### TASK DIRECTIONS:
The records below are to be transcribed word for word.

Records drawn from a dataset:
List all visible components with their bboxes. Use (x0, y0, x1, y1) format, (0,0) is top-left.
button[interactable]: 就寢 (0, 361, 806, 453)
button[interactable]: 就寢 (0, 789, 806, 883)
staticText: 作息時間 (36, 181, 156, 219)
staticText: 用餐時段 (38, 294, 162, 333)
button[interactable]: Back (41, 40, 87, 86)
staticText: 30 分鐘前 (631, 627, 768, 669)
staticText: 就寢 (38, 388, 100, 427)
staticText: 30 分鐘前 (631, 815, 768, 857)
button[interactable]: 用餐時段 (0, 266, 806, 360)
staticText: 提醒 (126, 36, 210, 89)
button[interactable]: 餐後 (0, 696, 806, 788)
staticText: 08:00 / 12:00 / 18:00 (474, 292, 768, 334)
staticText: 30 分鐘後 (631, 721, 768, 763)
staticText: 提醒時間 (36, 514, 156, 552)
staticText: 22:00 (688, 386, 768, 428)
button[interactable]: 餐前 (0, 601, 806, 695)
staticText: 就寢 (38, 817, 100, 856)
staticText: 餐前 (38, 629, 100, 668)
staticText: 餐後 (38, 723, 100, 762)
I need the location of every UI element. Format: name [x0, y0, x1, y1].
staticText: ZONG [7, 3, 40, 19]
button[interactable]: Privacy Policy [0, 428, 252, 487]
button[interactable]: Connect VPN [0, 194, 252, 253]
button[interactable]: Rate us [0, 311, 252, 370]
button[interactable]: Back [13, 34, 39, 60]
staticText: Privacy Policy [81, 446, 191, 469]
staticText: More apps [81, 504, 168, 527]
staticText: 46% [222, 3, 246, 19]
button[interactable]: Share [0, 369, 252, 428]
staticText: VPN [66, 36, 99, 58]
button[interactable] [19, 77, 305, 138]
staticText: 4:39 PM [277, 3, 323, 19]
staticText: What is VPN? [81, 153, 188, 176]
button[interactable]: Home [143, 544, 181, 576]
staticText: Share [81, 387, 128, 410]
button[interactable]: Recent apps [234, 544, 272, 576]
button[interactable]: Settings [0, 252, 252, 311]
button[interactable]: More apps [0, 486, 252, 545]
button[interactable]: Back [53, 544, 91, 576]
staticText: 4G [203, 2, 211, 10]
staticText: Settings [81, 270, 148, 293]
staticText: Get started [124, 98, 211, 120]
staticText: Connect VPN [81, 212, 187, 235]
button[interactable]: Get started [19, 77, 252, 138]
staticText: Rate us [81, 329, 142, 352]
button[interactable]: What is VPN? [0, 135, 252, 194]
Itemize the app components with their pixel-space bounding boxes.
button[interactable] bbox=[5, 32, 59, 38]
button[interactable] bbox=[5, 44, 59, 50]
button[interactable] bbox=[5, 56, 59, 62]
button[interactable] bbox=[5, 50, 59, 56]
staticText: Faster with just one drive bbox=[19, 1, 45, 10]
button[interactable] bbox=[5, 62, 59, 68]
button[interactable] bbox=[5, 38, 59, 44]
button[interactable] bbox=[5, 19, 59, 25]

### ANSWER:
List all visible components with their bboxes. Use (x0, y0, x1, y1) format, (0,0) is top-left.
button[interactable]: 就寢 (0, 361, 806, 453)
button[interactable]: 就寢 (0, 789, 806, 883)
staticText: 作息時間 (36, 181, 156, 219)
staticText: 用餐時段 (38, 294, 162, 333)
button[interactable]: Back (41, 40, 87, 86)
staticText: 30 分鐘前 (631, 627, 768, 669)
staticText: 就寢 (38, 388, 100, 427)
staticText: 30 分鐘前 (631, 815, 768, 857)
button[interactable]: 用餐時段 (0, 266, 806, 360)
staticText: 提醒 (126, 36, 210, 89)
button[interactable]: 餐後 (0, 696, 806, 788)
staticText: 08:00 / 12:00 / 18:00 (474, 292, 768, 334)
staticText: 30 分鐘後 (631, 721, 768, 763)
staticText: 提醒時間 (36, 514, 156, 552)
staticText: 22:00 (688, 386, 768, 428)
button[interactable]: 餐前 (0, 601, 806, 695)
staticText: 就寢 (38, 817, 100, 856)
staticText: 餐前 (38, 629, 100, 668)
staticText: 餐後 (38, 723, 100, 762)
I need the location of every UI element. Format: name [x0, y0, x1, y1].
staticText: ZONG [7, 3, 40, 19]
button[interactable]: Privacy Policy [0, 428, 252, 487]
button[interactable]: Connect VPN [0, 194, 252, 253]
button[interactable]: Rate us [0, 311, 252, 370]
button[interactable]: Back [13, 34, 39, 60]
staticText: Privacy Policy [81, 446, 191, 469]
staticText: More apps [81, 504, 168, 527]
staticText: 46% [222, 3, 246, 19]
button[interactable]: Share [0, 369, 252, 428]
staticText: VPN [66, 36, 99, 58]
button[interactable] [19, 77, 305, 138]
staticText: 4:39 PM [277, 3, 323, 19]
staticText: What is VPN? [81, 153, 188, 176]
button[interactable]: Home [143, 544, 181, 576]
staticText: Share [81, 387, 128, 410]
button[interactable]: Recent apps [234, 544, 272, 576]
button[interactable]: Settings [0, 252, 252, 311]
button[interactable]: More apps [0, 486, 252, 545]
button[interactable]: Back [53, 544, 91, 576]
staticText: 4G [203, 2, 211, 10]
staticText: Settings [81, 270, 148, 293]
staticText: Get started [124, 98, 211, 120]
staticText: Connect VPN [81, 212, 187, 235]
button[interactable]: Get started [19, 77, 252, 138]
staticText: Rate us [81, 329, 142, 352]
button[interactable]: What is VPN? [0, 135, 252, 194]
Itemize the app components with their pixel-space bounding boxes.
button[interactable] bbox=[5, 32, 59, 38]
button[interactable] bbox=[5, 44, 59, 50]
button[interactable] bbox=[5, 56, 59, 62]
button[interactable] bbox=[5, 50, 59, 56]
staticText: Faster with just one drive bbox=[19, 1, 45, 10]
button[interactable] bbox=[5, 62, 59, 68]
button[interactable] bbox=[5, 38, 59, 44]
button[interactable] bbox=[5, 19, 59, 25]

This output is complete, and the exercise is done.